Creating the Landscape of Key Player
Bob Ross is famous for being a painter, art instructor, and television host. People of a certain age, including these authors, remember him for his Joy of Painting broadcast, which ran for 12 years on PBS. Ross joyfully painted scenic landscapes, usually filled with “happy little trees.” Apart from his charm, what made the show interesting television was the way he created the painting. Beginning with the background, he added layer upon layer, moving toward the foreground. And just when you thought he was done, he added another layer, which made the painting richer and more detailed. Building a sales strategy is much like Bob Ross and his paintings.

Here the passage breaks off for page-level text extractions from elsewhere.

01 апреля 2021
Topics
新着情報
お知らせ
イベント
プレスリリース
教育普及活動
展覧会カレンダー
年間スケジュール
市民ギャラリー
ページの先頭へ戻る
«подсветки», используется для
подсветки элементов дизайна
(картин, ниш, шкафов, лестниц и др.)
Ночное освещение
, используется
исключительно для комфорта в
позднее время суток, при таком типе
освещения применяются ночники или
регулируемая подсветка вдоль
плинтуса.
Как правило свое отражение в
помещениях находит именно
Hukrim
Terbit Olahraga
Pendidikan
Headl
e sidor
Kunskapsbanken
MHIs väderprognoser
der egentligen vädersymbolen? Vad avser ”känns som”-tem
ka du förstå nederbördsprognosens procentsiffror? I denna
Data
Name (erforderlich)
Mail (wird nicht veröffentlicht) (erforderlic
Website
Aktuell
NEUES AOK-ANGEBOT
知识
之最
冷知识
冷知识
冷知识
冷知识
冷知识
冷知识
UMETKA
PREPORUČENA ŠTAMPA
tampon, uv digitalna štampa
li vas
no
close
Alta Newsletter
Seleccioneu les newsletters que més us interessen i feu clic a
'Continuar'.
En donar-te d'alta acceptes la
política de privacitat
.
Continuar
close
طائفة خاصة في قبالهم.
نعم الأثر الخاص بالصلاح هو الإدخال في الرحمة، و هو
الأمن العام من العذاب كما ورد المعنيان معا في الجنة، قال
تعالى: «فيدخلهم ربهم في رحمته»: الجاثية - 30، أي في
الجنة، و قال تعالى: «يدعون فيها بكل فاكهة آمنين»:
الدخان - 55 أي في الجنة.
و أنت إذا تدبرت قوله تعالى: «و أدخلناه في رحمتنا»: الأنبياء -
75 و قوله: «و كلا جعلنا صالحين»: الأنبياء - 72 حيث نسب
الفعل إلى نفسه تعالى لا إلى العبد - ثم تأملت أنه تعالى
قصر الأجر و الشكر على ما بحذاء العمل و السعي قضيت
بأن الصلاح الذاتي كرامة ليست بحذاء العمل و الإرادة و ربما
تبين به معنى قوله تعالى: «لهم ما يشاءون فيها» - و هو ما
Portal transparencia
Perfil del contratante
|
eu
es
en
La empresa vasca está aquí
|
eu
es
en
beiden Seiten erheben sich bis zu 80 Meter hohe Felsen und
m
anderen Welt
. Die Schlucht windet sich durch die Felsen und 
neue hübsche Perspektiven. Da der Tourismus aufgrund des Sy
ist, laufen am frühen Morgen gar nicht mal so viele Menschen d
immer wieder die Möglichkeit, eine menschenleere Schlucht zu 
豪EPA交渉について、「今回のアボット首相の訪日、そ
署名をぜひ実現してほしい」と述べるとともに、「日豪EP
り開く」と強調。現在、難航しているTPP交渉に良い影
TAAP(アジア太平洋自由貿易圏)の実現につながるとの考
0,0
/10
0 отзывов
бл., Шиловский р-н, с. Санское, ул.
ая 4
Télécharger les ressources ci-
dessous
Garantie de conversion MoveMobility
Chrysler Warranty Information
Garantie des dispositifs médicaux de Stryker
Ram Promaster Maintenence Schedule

Beginning with the background, you add layer upon layer until you have a clear and detailed picture. And key players are part of that background. Who should be included? Obviously, not every player is a key player, because not everyone inside your customer’s organization is involved in every decision. Each situation is different, so each picture will be different. What matters for the picture is who is involved in—and who has influence over—a decision. This could be anyone and depends on many factors which change from sale to sale. But it usually includes people:
- who have buying influence
- who will be affected by the decision
- who are influential over others.
It’s been our experience that not all of these key players will be obvious or explicitly visible, nor will you necessarily know them by name or title. It pays to draw on others’ expertise and experience. Top performers tend to cast a wide net at the beginning because they do not want to be blind-sided by the surprise entrance of someone they neglected.
The “picture” refers to the graphical and narrative depiction of how your customer is going to make their decision. Having it in hand will, like a carefully rendered blueprint, allow you to determine an appropriate strategy for moving forward.
We Learn From Our Mistakes
We were once asked to submit a proposal for an engagement at the annual sales meeting for a major drug manufacturer. The person who contacted us told us they were eager to move forward because of tight timelines, and they indicated that there were two people involved in deciding which vendors they were going to work with. We knew both individuals and thought of them as an advocate for our solutions. What we didn’t know was that there was a third person—even more influential in this decision—and they were not an advocate. We had already booked plane tickets for our development meeting when we got the phone call that the deal was off. We hadn’t developed a strategy because we didn’t think we needed to. There were only two people involved and they loved us—or so we thought. You have to have a clear understanding of who is involved or you will not develop the right strategy.